Maybe, but the problem is that I can't imagine how to implement
dm-intercept yet. 
How to use dm to implement interception without changing the stack
of block devices. We'll have to make a hook somewhere, isn`t it?

> 
> Cheers,
> 
> Hannes
> -- 
> Dr. Hannes Reinecke                Kernel Storage Architect
> hare@suse.de                              +49 911 74053 688
> SUSE Software Solutions GmbH, Maxfeldstr. 5, 90409 Nürnberg
> HRB 36809 (AG Nürnberg), Geschäftsführer: Felix Imendörffer
Damien Le Moal Oct. 22, 2020, 10:28 a.m. UTC | #5
On 2020/10/22 18:43, Sergei Shtepa wrote:
> The 10/22/2020 08:58, Hannes Reinecke wrote:
>> On 10/21/20 4:10 PM, Sergei Shtepa wrote:
>>> The 10/21/2020 16:31, Hannes Reinecke wrote:
>>>> I do understand where you are coming from, but then we already have a
>>>> dm-snap which does exactly what you want to achieve.
>>>> Of course, that would require a reconfiguration of the storage stack on
>>>> the machine, which is not always possible (or desired).
>>>
>>> Yes, reconfiguring the storage stack on a machine is almost impossible.
>>>
>>>>
>>>> What I _could_ imagine would be a 'dm-intercept' thingie, which
>>>> redirects the current submit_bio() function for any block device, and
>>>> re-routes that to a linear device-mapper device pointing back to the
>>>> original block device.
>>>>
>>>> That way you could attach it to basically any block device, _and_ can
>>>> use the existing device-mapper functionality to do fancy stuff once the
>>>> submit_io() callback has been re-routed.
>>>>
>>>> And it also would help in other scenarios, too; with such a
>>>> functionality we could seamlessly clone devices without having to move
>>>> the whole setup to device-mapper first.
>>>
>>> Hm...
>>> Did I understand correctly that the filter itself can be left approximately
>>> as it is, but the blk-snap module can be replaced with 'dm-intercept',
>>> which would use the re-route mechanism from the dm?
>>> I think I may be able to implement it, if you describe your idea in more
>>> detail.
>>>
>>>
>> Actually, once we have an dm-intercept, why do you need the block-layer 
>> filter at all?
>>  From you initial description the block-layer filter was implemented 
>> such that blk-snap could work; but if we have dm-intercept (and with it 
>> the ability to use device-mapper functionality even for normal block 
>> devices) there wouldn't be any need for the block-layer filter, no?
> 
> Maybe, but the problem is that I can't imagine how to implement
> dm-intercept yet. 
> How to use dm to implement interception without changing the stack
> of block devices. We'll have to make a hook somewhere, isn`t it?
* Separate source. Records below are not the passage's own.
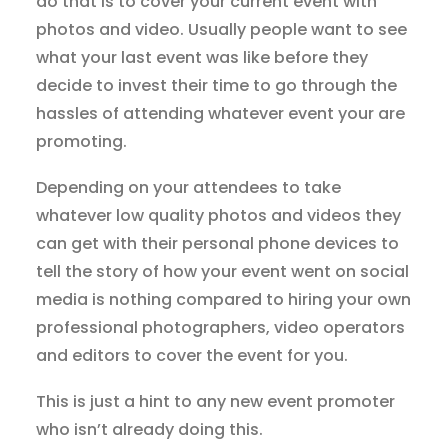
do that is to cover your current event with
photos and video. Usually people want to see
what your last event was like before they
decide to invest their time to go through the
hassles of attending whatever event your are
promoting.
Depending on your attendees to take
whatever low quality photos and videos they
can get with their personal phone devices to
tell the story of how your event went on social
media is nothing compared to hiring your own
professional photographers, video operators
and editors to cover the event for you.
This is just a hint to any new event promoter
who isn’t already doing this.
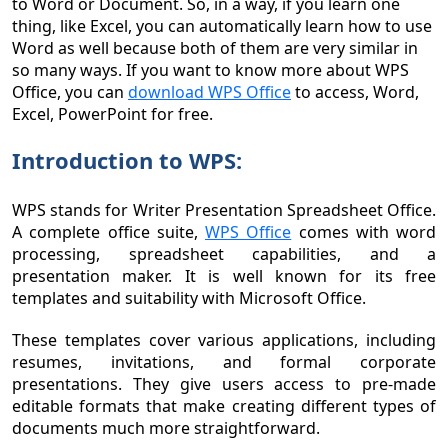
to Word or Document. So, in a way, if you learn one
thing, like Excel, you can automatically learn how to use
Word as well because both of them are very similar in
so many ways. If you want to know more about WPS
Office, you can
download WPS Office
to access, Word,
Excel, PowerPoint for free.
Introduction to WPS:
WPS stands for Writer Presentation Spreadsheet Office.
A complete office suite,
WPS Office
comes with word
processing, spreadsheet capabilities, and a
presentation maker. It is well known for its free
templates and suitability with Microsoft Office.
These templates cover various applications, including
resumes, invitations, and formal corporate
presentations. They give users access to pre-made
editable formats that make creating different types of
documents much more straightforward.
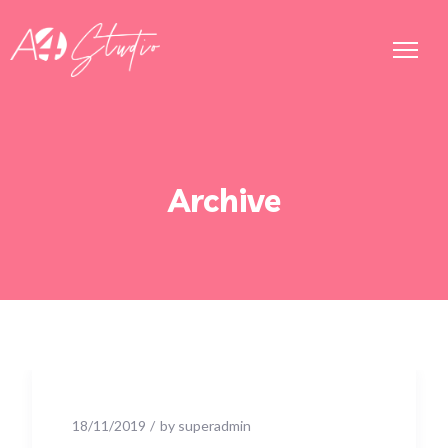
Archive
18/11/2019
by
superadmin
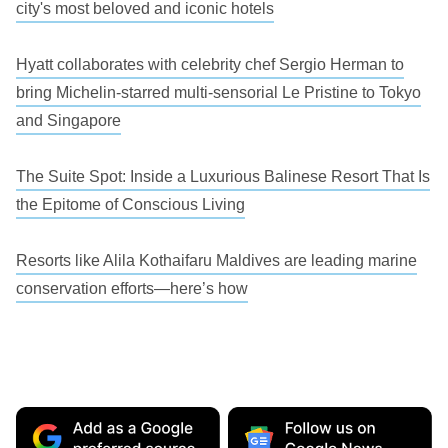
city's most beloved and iconic hotels
Hyatt collaborates with celebrity chef Sergio Herman to
bring Michelin-starred multi-sensorial Le Pristine to Tokyo
and Singapore
The Suite Spot: Inside a Luxurious Balinese Resort That Is
the Epitome of Conscious Living
Resorts like Alila Kothaifaru Maldives are leading marine
conservation efforts—here’s how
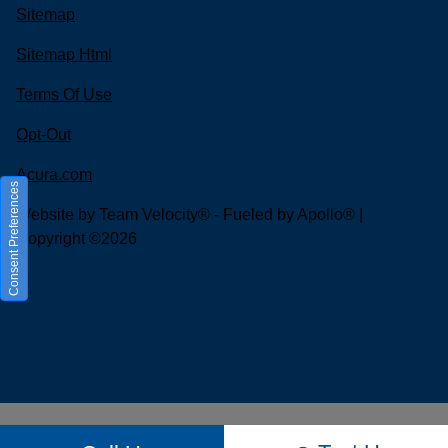
Sitemap
Sitemap Html
Terms Of Use
Opt-Out
Acura.com
Consent Preferences
Website by
Team Velocity®
- Fueled by Apollo® |
Copyright ©2026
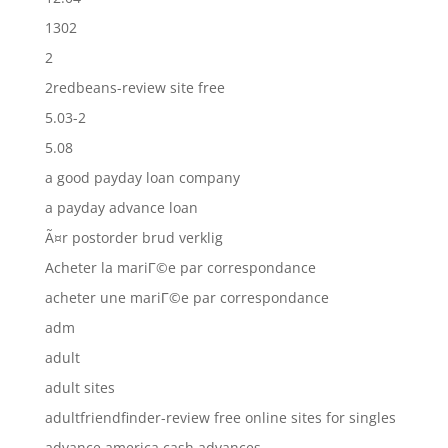
1302
2
2redbeans-review site free
5.03-2
5.08
a good payday loan company
a payday advance loan
Ã¤r postorder brud verklig
Acheter la mariГ©e par correspondance
acheter une mariГ©e par correspondance
adm
adult
adult sites
adultfriendfinder-review free online sites for singles
advance america cash advances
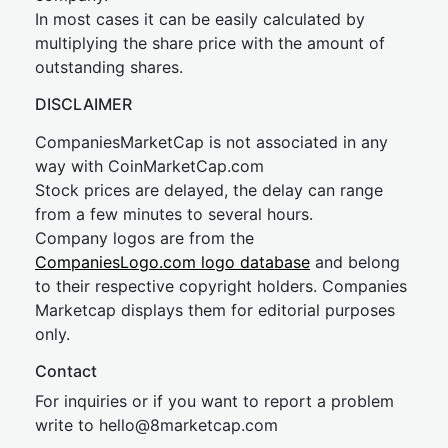
In most cases it can be easily calculated by
multiplying the share price with the amount of
outstanding shares.
DISCLAIMER
CompaniesMarketCap is not associated in any
way with CoinMarketCap.com
Stock prices are delayed, the delay can range
from a few minutes to several hours.
Company logos are from the
CompaniesLogo.com logo database
and belong
to their respective copyright holders. Companies
Marketcap displays them for editorial purposes
only.
Contact
For inquiries or if you want to report a problem
write to
hel
lo@8market
cap.com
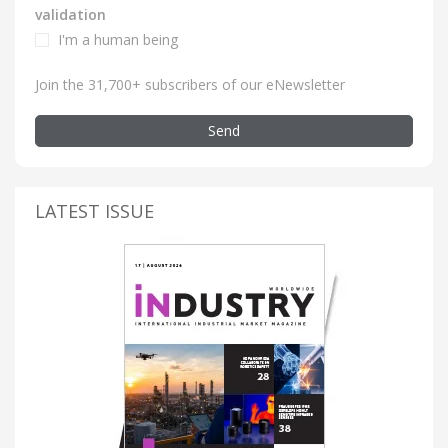
validation
I'm a human being
Join the 31,700+ subscribers of our eNewsletter
Send
LATEST ISSUE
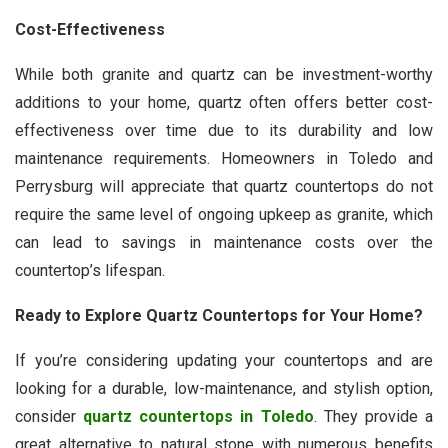
Cost-Effectiveness
While both granite and quartz can be investment-worthy
additions to your home, quartz often offers better cost-
effectiveness over time due to its durability and low
maintenance requirements. Homeowners in Toledo and
Perrysburg will appreciate that quartz countertops do not
require the same level of ongoing upkeep as granite, which
can lead to savings in maintenance costs over the
countertop’s lifespan.
Ready to Explore Quartz Countertops for Your Home?
If you’re considering updating your countertops and are
looking for a durable, low-maintenance, and stylish option,
consider
quartz countertops in Toledo
. They provide a
great alternative to natural stone with numerous benefits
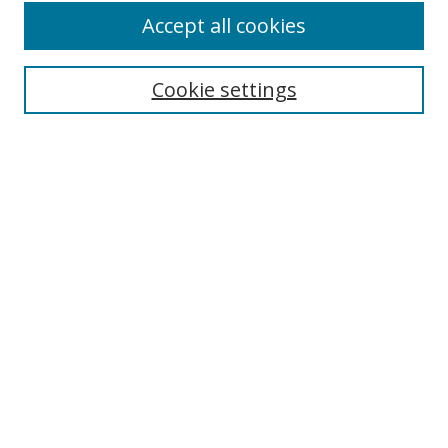
Browse
Accept all cookies
Collections
Disciplines
Cookie settings
Authors
Search
Enter search terms:
Select context to search:
Advanced Search
Notify me via email or
RSS
Author Corner
Author FAQ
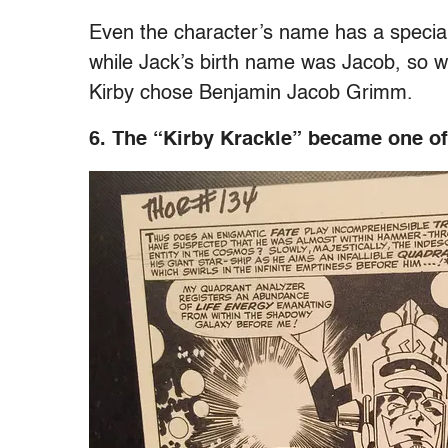
Even the character’s name has a specia
while Jack’s birth name was Jacob, so w
Kirby chose Benjamin Jacob Grimm.
6. The “Kirby Krackle” became one of 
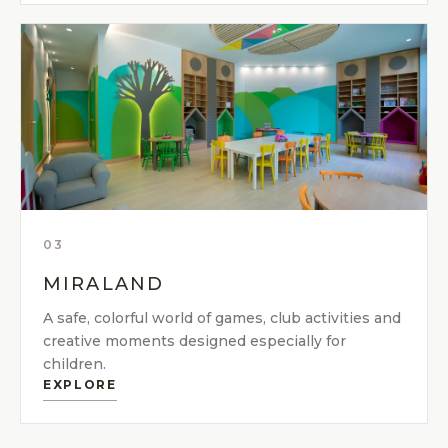
03
MIRALAND
A safe, colorful world of games, club activities and
creative moments designed especially for
children.
EXPLORE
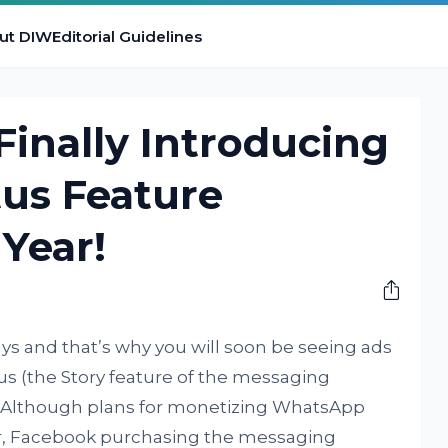
ut DIW
Editorial Guidelines
inally Introducing
tus Feature
 Year!
ys and that’s why you will soon be seeing ads
s (the Story feature of the messaging
. Although plans for monetizing WhatsApp
ear, Facebook purchasing the messaging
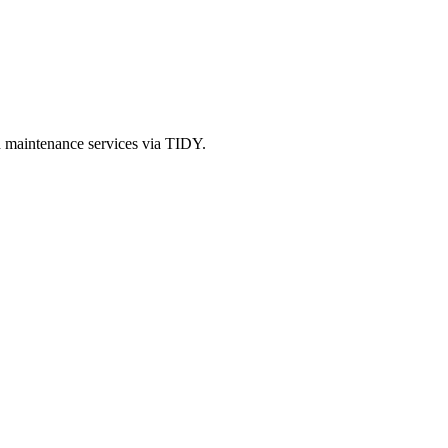
d maintenance services via TIDY.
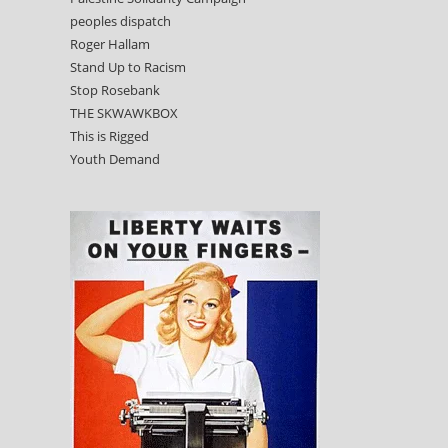
peoples dispatch
Roger Hallam
Stand Up to Racism
Stop Rosebank
THE SKWAWKBOX
This is Rigged
Youth Demand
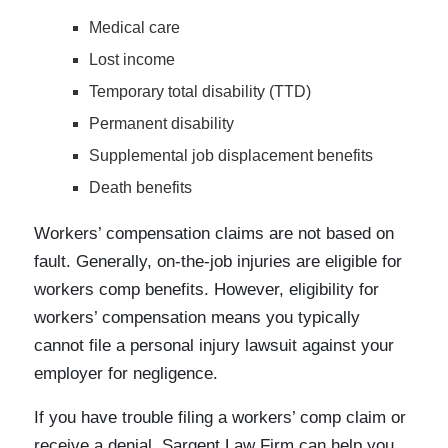
Medical care
Lost income
Temporary total disability (TTD)
Permanent disability
Supplemental job displacement benefits
Death benefits
Workers’ compensation claims are not based on
fault. Generally, on-the-job injuries are eligible for
workers comp benefits. However, eligibility for
workers’ compensation means you typically
cannot file a personal injury lawsuit against your
employer for negligence.
If you have trouble filing a workers’ comp claim or
receive a denial, Sargent Law Firm can help you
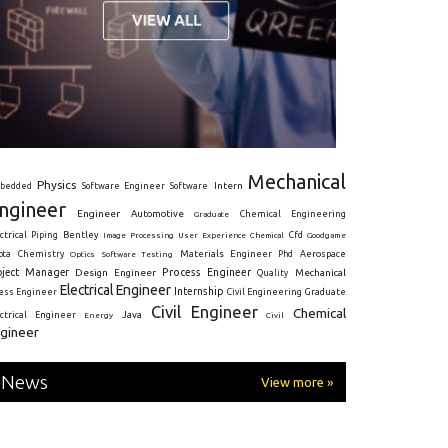
Mechanical
Physics
Intern
bedded
Software Engineer
Software
ngineer
Engineer
Automotive
Graduate
Chemical Engineering
ctrical
Piping
Bentley
Cfd
Goodgame
Image Processing
User Experience
Chemical
Materials Engineer
ota
Chemistry
Optics
Software Testing
Phd
Aerospace
oject Manager
Process Engineer
Design Engineer
Mechanical
Quality
Electrical Engineer
Internship
ress Engineer
Civil Engineering
Graduate
Civil Engineer
Chemical
Java
ectrical Engineer
Energy
Civil
gineer
News
View more »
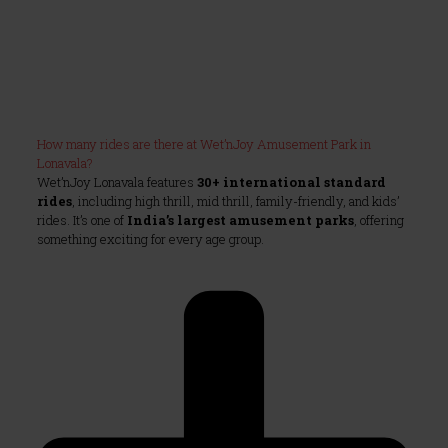
How many rides are there at Wet’nJoy Amusement Park in
Lonavala?
Wet’nJoy Lonavala features
30+ international standard
rides
, including high thrill, mid thrill, family-friendly, and kids’
rides. It’s one of
India’s largest amusement parks
, offering
something exciting for every age group.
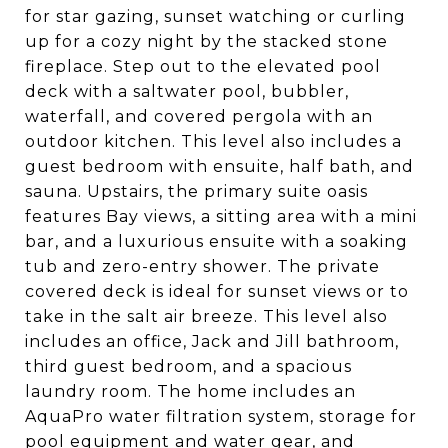
for star gazing, sunset watching or curling
up for a cozy night by the stacked stone
fireplace. Step out to the elevated pool
deck with a saltwater pool, bubbler,
waterfall, and covered pergola with an
outdoor kitchen. This level also includes a
guest bedroom with ensuite, half bath, and
sauna. Upstairs, the primary suite oasis
features Bay views, a sitting area with a mini
bar, and a luxurious ensuite with a soaking
tub and zero-entry shower. The private
covered deck is ideal for sunset views or to
take in the salt air breeze. This level also
includes an office, Jack and Jill bathroom,
third guest bedroom, and a spacious
laundry room. The home includes an
AquaPro water filtration system, storage for
pool equipment and water gear, and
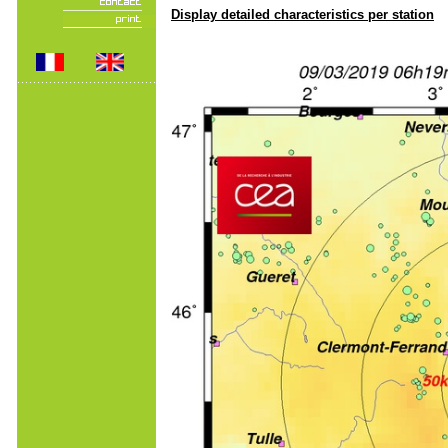
Display detailed characteristics per station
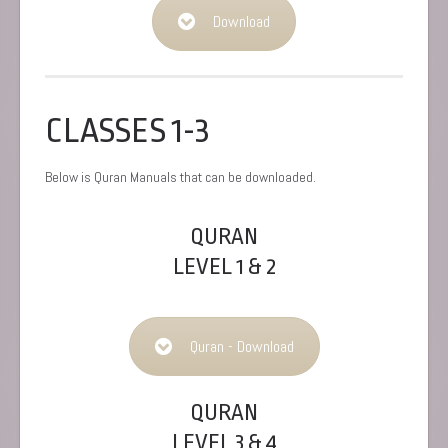
Download
CLASSES 1-3
Below is Quran Manuals that can be downloaded.
QURAN
LEVEL 1 & 2
Quran - Download
QURAN
LEVEL 3 & 4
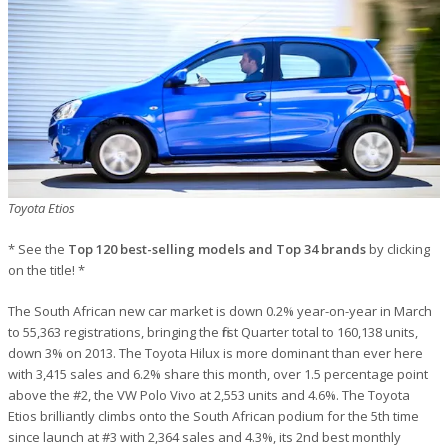
Toyota Etios
* See the
Top 120 best-selling models and Top 34 brands
by clicking
on the title! *
The South African new car market is down 0.2% year-on-year in March
to 55,363 registrations, bringing the first Quarter total to 160,138 units,
down 3% on 2013. The Toyota Hilux is more dominant than ever here
with 3,415 sales and 6.2% share this month, over 1.5 percentage point
above the #2, the VW Polo Vivo at 2,553 units and 4.6%. The Toyota
Etios brilliantly climbs onto the South African podium for the 5th time
since launch at #3 with 2,364 sales and 4.3%, its 2nd best monthly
Once your dm-intercept target driver is inserted with "dmsetup" or any user land
tool you implement using libdevicemapper, the "hooks" will naturally be in place
since the dm infrastructure already does that: all submitted BIOs will be passed
to dm-intercept through the "map" operation defined in the target_type
descriptor. It is then that driver job to execute the BIOs as it sees fit.

Look at simple device mappers like dm-linear or dm-flakey for hints of how
things work (driver/md/dm-linear.c). More complex dm drivers like dm-crypt,
dm-writecache or dm-thin can give you hints about more features of device mapper.
Functions such as __map_bio() in drivers/md/dm.c are the core of DM and show
what happens to BIOs depending on the the return value of the map operation.
dm_submit_bio() and __split_and_process_bio() is the entry points for BIO
processing in DM.

> 
>>
>> Cheers,
>>
>> Hannes
>> -- 
>> Dr. Hannes Reinecke                Kernel Storage Architect
>> hare@suse.de                              +49 911 74053 688
>> SUSE Software Solutions GmbH, Maxfeldstr. 5, 90409 Nürnberg
>> HRB 36809 (AG Nürnberg), Geschäftsführer: Felix Imendörffer
>
Sergei Shtepa Oct. 22, 2020, 1:52 p.m. UTC | #6
The 10/22/2020 13:28, Damien Le Moal wrote:
> On 2020/10/22 18:43, Sergei Shtepa wrote:
> > 
> > Maybe, but the problem is that I can't imagine how to implement
> > dm-intercept yet. 
> > How to use dm to implement interception without changing the stack
> > of block devices. We'll have to make a hook somewhere, isn`t it?
> 
> Once your dm-intercept target driver is inserted with "dmsetup" or any user land
> tool you implement using libdevicemapper, the "hooks" will naturally be in place
> since the dm infrastructure already does that: all submitted BIOs will be passed
> to dm-intercept through the "map" operation defined in the target_type
> descriptor. It is then that driver job to execute the BIOs as it sees fit.
> 
> Look at simple device mappers like dm-linear or dm-flakey for hints of how
> things work (driver/md/dm-linear.c). More complex dm drivers like dm-crypt,
> dm-writecache or dm-thin can give you hints about more features of device mapper.
> Functions such as __map_bio() in drivers/md/dm.c are the core of DM and show
> what happens to BIOs depending on the the return value of the map operation.
> dm_submit_bio() and __split_and_process_bio() is the entry points for BIO
> processing in DM.
> 

Is there something I don't understand? Please correct me.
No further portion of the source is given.